Movie Review- The Texas Chainsaw Massacre

Hi Folks,

 

 

I wanted to get this out today before I take a machete to the face, Wall Cat assures me it’s painless though I’m not really clear on how he’d know.

exit polls from my last dinner party

 

Anyway:

 

 

WELCOME TO SHOCKTOBER!

 

 

 

Since I have apparently instilled Machiavelli style fear into your puny blog reading hearts and no one had the cajones to tell me I was wrong;  we are sticking to the original Shocktober film schedule and since it was supposed to be Saturday we’re kicking off with a gory, notorious, classic Slasher a little film called-

 

The Texas Chainsaw Massacre

 

We are going to take a moment here to be clear on something, I’m kind of working with the assumption this month that you’ve already watched most of the movies we’ll be talking about so y’know: spoilers spoil things.

 

so do machetes to the face

 

Anyway as I was saying:

 

The Texas Chainsaw Massacre

 

Fast Facts:

 

Made in 1974, directed by Tobe Hooper The Texas Chainsaw Massacre is presented as a reenactment of real events.
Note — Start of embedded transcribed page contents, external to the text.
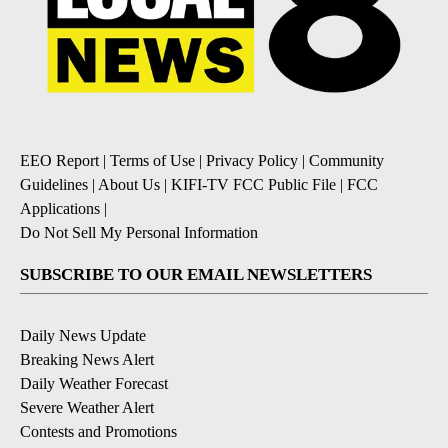
EEO Report
|
Terms of Use
|
Privacy Policy
|
Community
Guidelines
|
About Us
|
KIFI-TV FCC Public File
|
FCC
Applications
|
Do Not Sell My Personal Information
SUBSCRIBE TO OUR EMAIL NEWSLETTERS
Daily News Update
Breaking News Alert
Daily Weather Forecast
Severe Weather Alert
Contests and Promotions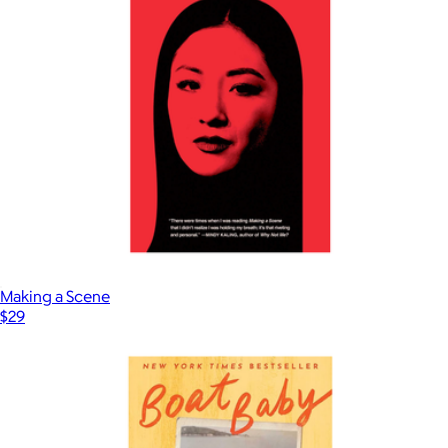
Find Your People
$25
Books
Making a Scene
$29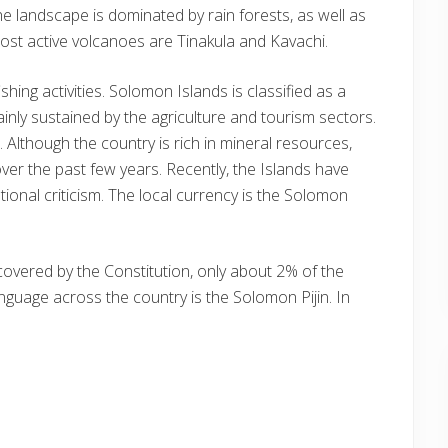
e landscape is dominated by rain forests, as well as
st active volcanoes are Tinakula and Kavachi.
shing activities. Solomon Islands is classified as a
inly sustained by the agriculture and tourism sectors.
 Although the country is rich in mineral resources,
over the past few years. Recently, the Islands have
ational criticism. The local currency is the Solomon
 covered by the Constitution, only about 2% of the
nguage across the country is the Solomon Pijin. In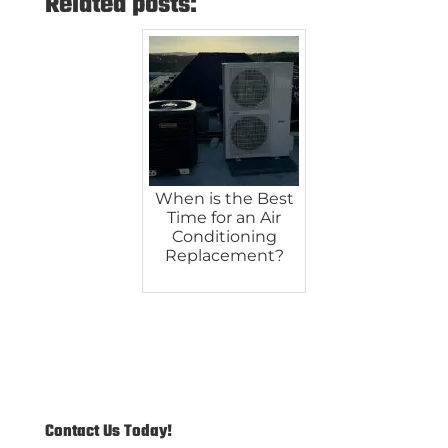
Related posts:
When is the Best
Time for an Air
Conditioning
Replacement?
Contact Us Today!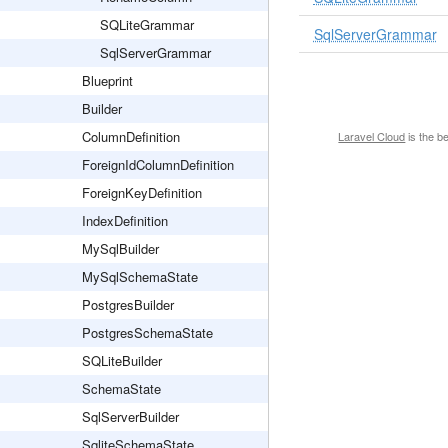
SQLiteGrammar
SqlServerGrammar
SqlServerGrammar
Blueprint
Builder
ColumnDefinition
Laravel Cloud
is the b
ForeignIdColumnDefinition
ForeignKeyDefinition
IndexDefinition
MySqlBuilder
MySqlSchemaState
PostgresBuilder
PostgresSchemaState
SQLiteBuilder
SchemaState
SqlServerBuilder
SqliteSchemaState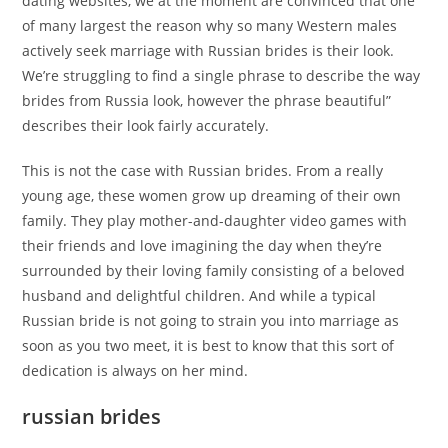
dating websites, we at the moment are convinced that one
of many largest the reason why so many Western males
actively seek marriage with Russian brides is their look.
We’re struggling to find a single phrase to describe the way
brides from Russia look, however the phrase beautiful”
describes their look fairly accurately.
This is not the case with Russian brides. From a really
young age, these women grow up dreaming of their own
family. They play mother-and-daughter video games with
their friends and love imagining the day when they’re
surrounded by their loving family consisting of a beloved
husband and delightful children. And while a typical
Russian bride is not going to strain you into marriage as
soon as you two meet, it is best to know that this sort of
dedication is always on her mind.
russian brides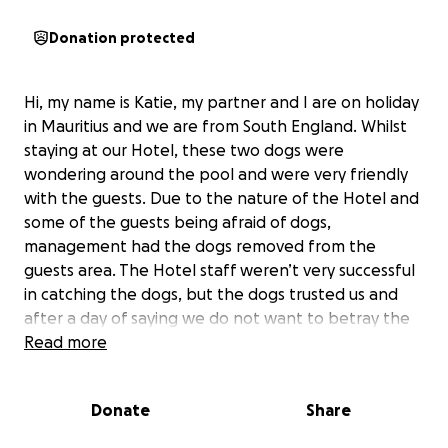
Donation protected
Hi, my name is Katie, my partner and I are on holiday
in Mauritius and we are from South England. Whilst
staying at our Hotel, these two dogs were
wondering around the pool and were very friendly
with the guests. Due to the nature of the Hotel and
some of the guests being afraid of dogs,
management had the dogs removed from the
guests area. The Hotel staff weren’t very successful
in catching the dogs, but the dogs trusted us and
after a day of saying we do not want to betray the
dogs trusts, we agreed to help them be moved. The
Read more
dogs are very friendly suggesting they are not strays
but have owners. The Hotel made a post to find
Donate
Share
their owners but unfortunately no one has come
forward. The Hotel has been great in feeding the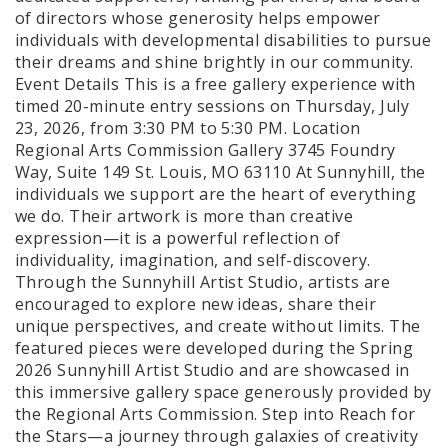
of directors whose generosity helps empower
individuals with developmental disabilities to pursue
their dreams and shine brightly in our community.
Event Details This is a free gallery experience with
timed 20-minute entry sessions on Thursday, July
23, 2026, from 3:30 PM to 5:30 PM. Location
Regional Arts Commission Gallery 3745 Foundry
Way, Suite 149 St. Louis, MO 63110 At Sunnyhill, the
individuals we support are the heart of everything
we do. Their artwork is more than creative
expression—it is a powerful reflection of
individuality, imagination, and self-discovery.
Through the Sunnyhill Artist Studio, artists are
encouraged to explore new ideas, share their
unique perspectives, and create without limits. The
featured pieces were developed during the Spring
2026 Sunnyhill Artist Studio and are showcased in
this immersive gallery space generously provided by
the Regional Arts Commission. Step into Reach for
the Stars—a journey through galaxies of creativity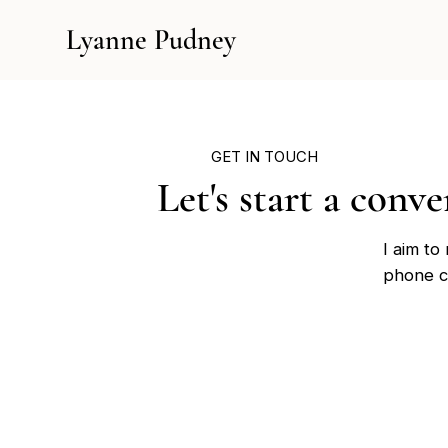
Lyanne Pudney
GET IN TOUCH
Let's start a conv
I aim to
phone ca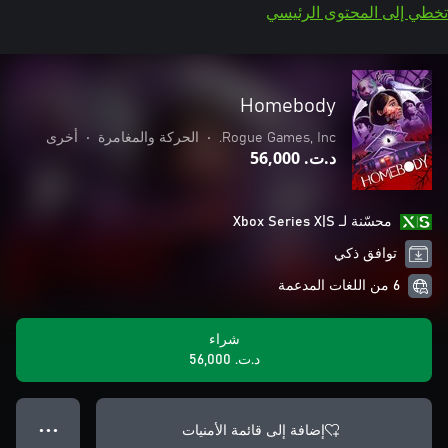
تخطي إلى المحتوى الرئيسي
Homebody
أخرى
•
الحركة والمغامرة
•
Rogue Games, Inc.
د.ت.‏ 56,000
محسّنة لـ Xbox Series X|S
توافق ذكي
6 من اللغات المدعمة
شراء
د.ت.‏ 56,000
إضافة إلى قائمة الأمنيات
● ● ●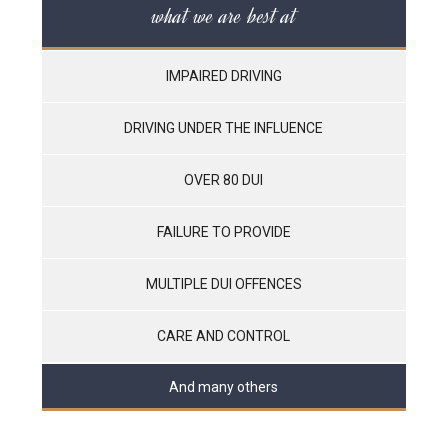
what we are best at
IMPAIRED DRIVING
DRIVING UNDER THE INFLUENCE
OVER 80 DUI
FAILURE TO PROVIDE
MULTIPLE DUI OFFENCES
CARE AND CONTROL
And many others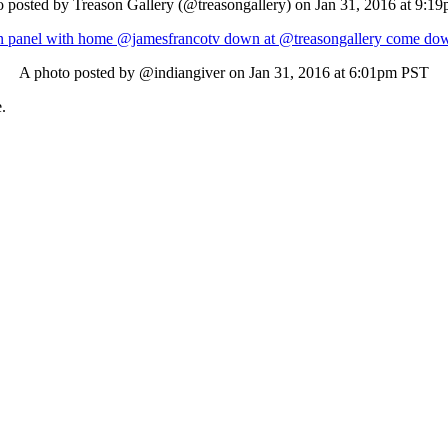
 posted by Treason Gallery (@treasongallery) on
Jan 31, 2016 at 9:1
n panel with home @jamesfrancotv down at @treasongallery come down
A photo posted by @indiangiver on
Jan 31, 2016 at 6:01pm PST
e
.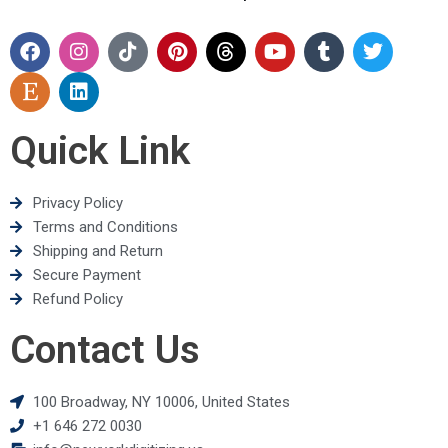
Quick Link
Privacy Policy
Terms and Conditions
Shipping and Return
Secure Payment
Refund Policy
Contact Us
100 Broadway, NY 10006, United States
+1 646 272 0030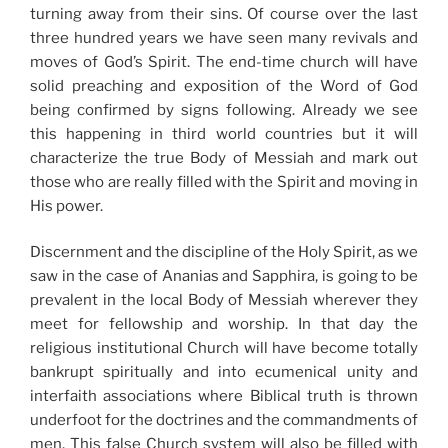
turning away from their sins. Of course over the last
three hundred years we have seen many revivals and
moves of God’s Spirit. The end-time church will have
solid preaching and exposition of the Word of God
being confirmed by signs following. Already we see
this happening in third world countries but it will
characterize the true Body of Messiah and mark out
those who are really filled with the Spirit and moving in
His power.
Discernment and the discipline of the Holy Spirit, as we
saw in the case of Ananias and Sapphira, is going to be
prevalent in the local Body of Messiah wherever they
meet for fellowship and worship. In that day the
religious institutional Church will have become totally
bankrupt spiritually and into ecumenical unity and
interfaith associations where Biblical truth is thrown
underfoot for the doctrines and the commandments of
men. This false Church system will also be filled with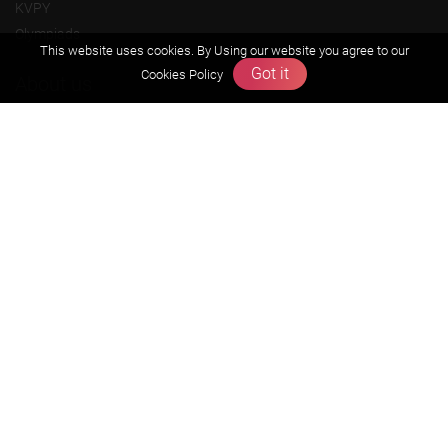
KVPY
Olympiads
This website uses cookies. By Using our website you agree to our
Got it
Cookies Policy
About us
Founders Message
Vision & Mission
Our Team
Why Zigyan
Contact us
Career
Free Resources
Previous year Jee Advanced papers & solution
Previous year Jee Mains paper & solution
Previous year KVPY papers
11th & 12th NCERT and solution
Scholarship papers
It was made for virtually nothing, and has been banned in its uncut version in several countries on and off as recently as a decade ago.

 

It’s about five friends, who upon hearing about a spate of recent grave-robbing, drive into bumblefuck Texas to make sure one of their grandfathers is still undisturbed. On the way back they stumble into the clutches of the deranged family of cannibals that are responsible for the graverobbing…and a whole lot worse.

 

I'm a threat to the american family

 

Cast:

 

Marilyn Burns- Plays Sally, our Final Girl and indisputable martyr of the film; suffering a host of very real injuries during filming, including a twisted ankle after ACTUALLY jumping through a second story (candy glass) window.

 

This is how you'd feel too if Hooper was directing you

Allen Danziger- Plays Jerry, Sally’s boyfriend who is hands down the least interesting character in the entire movie. About the only unique thing he brings to the film is making me wonder what the New York Jew is doing down there as he’s the only cast member who doesn’t even attempt the accent.

 

Paul A. Partain- Plays Franklin: Sally’s wheelchair bound brother, who’s tagging along on the excursion in order to be extremely irritating and give us plenty of relevant background information about the various methods of killing cattle.

 

god i hate you

William Vail- Plays Kirk, singularly notable for being the first kill and more than a little stupid.

 

Teri McMinn- Plays Pam, Kirk’s girlfriend, astrology enthusiast and the best kill in the movie.

 

Not that it would have mattered: but next time your shirt should probably have a back

Edwin Neal-Plays the Hitchhiker a member of the family of cannibals and a disturbing motherfucker. Neal does and amazing job making the audience uncomfortable.

 

Looks like quite the charmer doesn't he?

Jim Seidow- Plays the Old Man, the patriarch of said family of cannibals and the most normal which is relative but still saying something.

 

Gunnar Hansen- Plays Leatherface. Nuff’ said.

 

The tie totally makes it

Observations

 

“The film which you are about to see is an account of the tragedy which befell a group of five youths, in particular Sally Hardesty and her invalid brother, Franklin. It is all the more tragic in that they were young. But, had they lived very, very long lives, they could not have expected nor would they have wished to see as much of the mad and macabre as they were to see that day. For them an idyllic summer afternoon drive became a nightmare. The events of that day were to lead to the discovery of one of the most bizarre crimes in the annals of American history, The Texas Chain Saw Massacre. “

 

This is the opening text for the film, the lead in for the re-enactment. This is fortunately the only allusion to the ‘docudrama’ set up, it sets up the film nicely but doesn’t intrude upon the events of the film itself. There’s something special about the way this movie opens that gets me excited every time I watch it. There isn’t any music, just shrill rhythmic flash bulb sound effects that set the tone for the harsh, matter of fact way this film proceeds.

Yeah...you're fucked

Despite the bans, the title and fearsome reputation TCM has made for itself; there isn’t all that much gore by modern standards and in truth a rather low body count by the same. Most of the more grisly visuals are of long dead corpses or bones most of which aren’t human.

 

There are three very good kills in TCM.

 

  1. Kirk- The first kill of the movie isn’t particularly complicated. He gets bashed over the head by Leatherface with a sledgehammer. It’s the lead up to it that distinguishes it. This is the first time we see the killer and it’s done in dramatic fashion, Kirk stumbling up the ramp falls to all fours and we see his POV in a pan up the front of Leatherface.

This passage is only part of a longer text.